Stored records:
-- -- --

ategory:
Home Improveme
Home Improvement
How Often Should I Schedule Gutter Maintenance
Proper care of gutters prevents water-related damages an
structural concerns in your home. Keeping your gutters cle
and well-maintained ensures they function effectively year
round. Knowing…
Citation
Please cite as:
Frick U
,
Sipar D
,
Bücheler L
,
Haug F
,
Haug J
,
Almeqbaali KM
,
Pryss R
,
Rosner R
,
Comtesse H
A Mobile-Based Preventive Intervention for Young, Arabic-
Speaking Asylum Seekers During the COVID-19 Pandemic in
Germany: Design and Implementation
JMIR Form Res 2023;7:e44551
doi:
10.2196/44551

-- -- --

__What you are asked to do__. For the word "gutters", find every line in the data that holds it and copy that line.

__Exercise output__.
Proper care of gutters prevents water-related damages an
structural concerns in your home. Keeping your gutters cle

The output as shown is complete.